Step 2: Remove the Spark Plug
Here, you need to use a spark plug removal wrench. You should then place one side of the wrench into the back of the spark plug thread.
Now, install the turning tool and loosen the spark plug. It will take a few turns of the wrench as the spark plug thread is fairly long.
Step 3: Check the Spark Plug
You’ll need inspect and check the spark plug and see whether you find any sign of the defects mentioned above.
To check the spark plug’s gap, make sure you use a spark plug gapping tool.
Watch this video to learn about how the spark plug gapper works:
Step 4: Replace the Spark Plug
If you find something wrong with the spark plug, you need to replace it. Install a new spark plug, and you’re good to go.
Why Do Spark Plugs Go Bad?
One of the main reasons why spark plugs go bad is because of overheating damage. If the spark plugs overheat, the electrode of the spark plugs gets worn faster.

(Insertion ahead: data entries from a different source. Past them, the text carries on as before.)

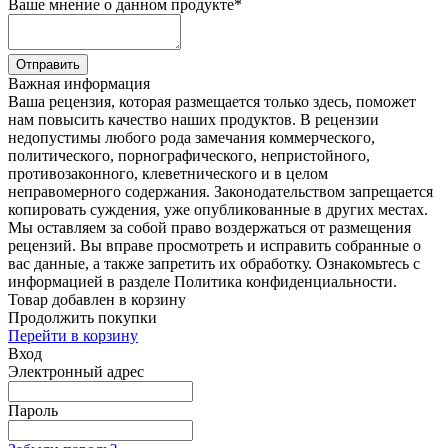
Ваше мнение о данном продукте
*
Отправить
Важная информация
Ваша рецензия, которая размещается только здесь, поможет
нам повысить качество наших продуктов. В рецензии
недопустимы любого рода замечания коммерческого,
политического, порнографического, непристойного,
противозаконного, клеветнического и в целом
неправомерного содержания. Законодательством запрещается
копировать суждения, уже опубликованные в других местах.
Мы оставляем за собой право воздержаться от размещения
рецензий. Вы вправе просмотреть и исправить собранные о
вас данные, а также запретить их обработку. Ознакомьтесь с
информацией в разделе Политика конфиденциальности.
Товар добавлен в корзину
Продолжить покупки
Перейти в корзину
Вход
Электронный адрес
Пароль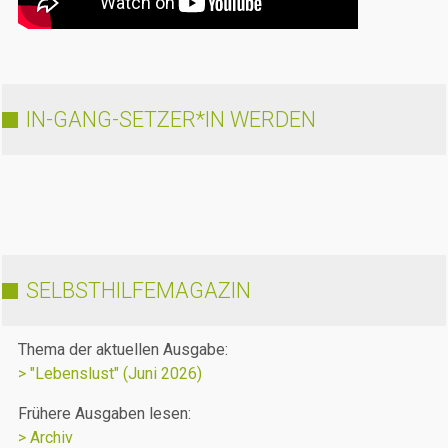
IN-GANG-SETZER*IN WERDEN
SELBSTHILFEMAGAZIN
Thema der aktuellen Ausgabe:
> "Lebenslust" (Juni 2026)
Frühere Ausgaben lesen:
> Archiv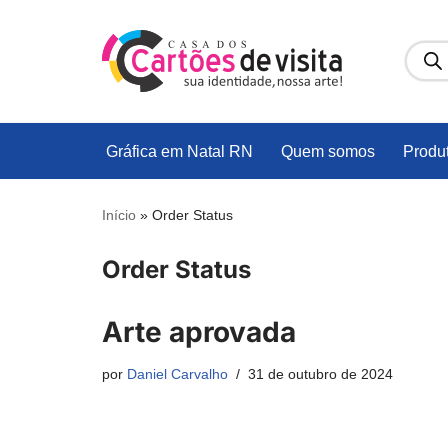
Pular
para
o
conteúdo
Gráfica em Natal RN
Quem somos
Produ
Início
»
Order Status
Order Status
Arte aprovada
por
Daniel Carvalho
31 de outubro de 2024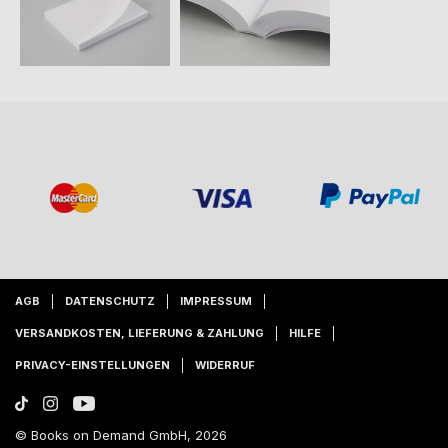
AGB
DATENSCHUTZ
IMPRESSUM
VERSANDKOSTEN, LIEFERUNG & ZAHLUNG
HILFE
PRIVACY-EINSTELLUNGEN
WIDERRUF
© Books on Demand GmbH, 2026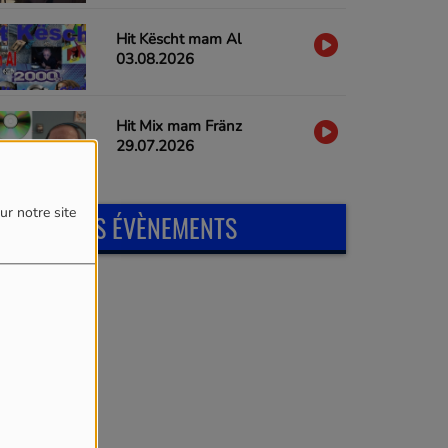
Hit Këscht mam Al
03.08.2026
Hit Mix mam Fränz
29.07.2026
ur notre site
PROCHAINS ÉVÈNEMENTS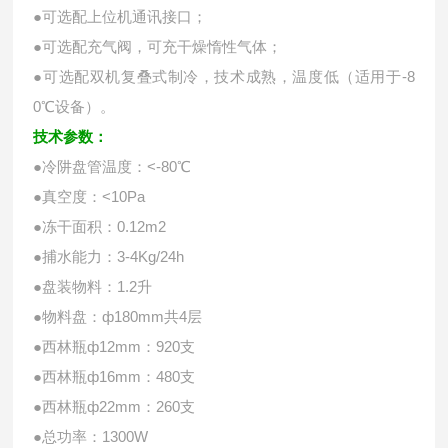
●可选配上位机通讯接口；
●可选配充气阀，可充干燥惰性气体；
●可选配双机复叠式制冷，技术成熟，温度低（适用于-8
0℃设备）。
技术参数：
●冷阱盘管温度：<-80℃
●真空度：<10Pa
●冻干面积：0.12m2
●捕水能力：3-4Kg/24h
●盘装物料：1.2升
●物料盘：ф180mm共4层
●西林瓶ф12mm：920支
●西林瓶ф16mm：480支
●西林瓶ф22mm：260支
●总功率：1300W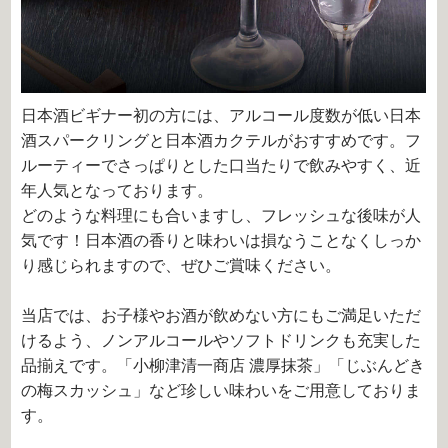
日本酒ビギナー初の方には、アルコール度数が低い日本
酒スパークリングと日本酒カクテルがおすすめです。フ
ルーティーでさっぱりとした口当たりで飲みやすく、近
年人気となっております。
どのような料理にも合いますし、フレッシュな後味が人
気です！日本酒の香りと味わいは損なうことなくしっか
り感じられますので、ぜひご賞味ください。
当店では、お子様やお酒が飲めない方にもご満足いただ
けるよう、ノンアルコールやソフトドリンクも充実した
品揃えです。「
小柳津清一商店 濃厚抹茶」「じぶんどき
の梅スカッシュ」など珍しい味わいをご用意しておりま
す。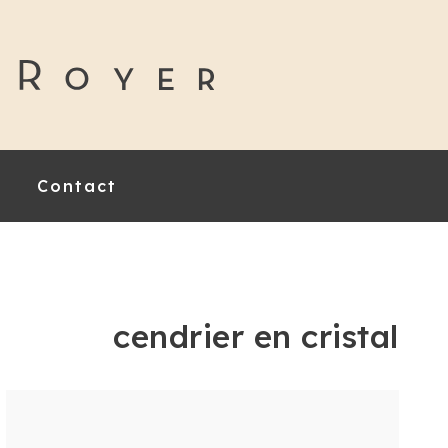
Contact
cendrier en cristal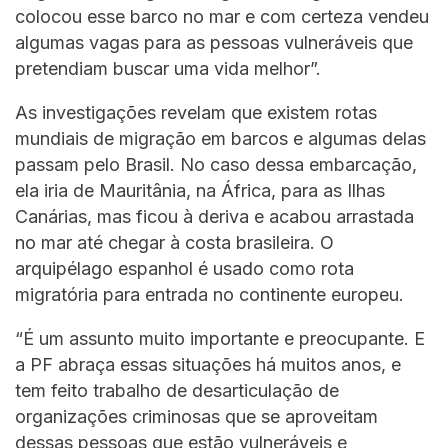
colocou esse barco no mar e com certeza vendeu
algumas vagas para as pessoas vulneráveis que
pretendiam buscar uma vida melhor”.
As investigações revelam que existem rotas
mundiais de migração em barcos e algumas delas
passam pelo Brasil. No caso dessa embarcação,
ela iria de Mauritânia, na África, para as Ilhas
Canárias, mas ficou à deriva e acabou arrastada
no mar até chegar à costa brasileira. O
arquipélago espanhol é usado como rota
migratória para entrada no continente europeu.
“É um assunto muito importante e preocupante. E
a PF abraça essas situações há muitos anos, e
tem feito trabalho de desarticulação de
organizações criminosas que se aproveitam
dessas pessoas que estão vulneráveis e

In addition, spark plugs can foul due to fuel leaks or carbon build-up in the engine. This can cause the spark plugs to become corroded and go bad.
Can Spark Plugs Go Bad All of a Sudden?
It takes time for the spark plug to become corroded, fouled, or damaged.
If you put a new spark plug on your lawn mower and it goes bad very quickly, chances are there are other things that cause engine-related issues, not the spark plug.
Yes, the spark plugs need to be replaced over time and while I have seen mower’s that fail to start because of a fouled spark plug, it generally takes a long time for the plug to accumulate enough oil and dirt for this to happen. There are many things that can go wrong on a gas powered lawn mower, and a spark plug is just one of them.
In most cases, cleaning the debris outside the spark plugs can allow you to extend the lifetime. It’s pretty quick to grab some sandpaper and wipe off any dirt and oil. Nevertheless, spark plugs are cheap and easy to replace so you’re doing any general maintenance work on your mower, it’s probably worth going ahead and and replacing the plugs while you’re at it. – Its just good practice.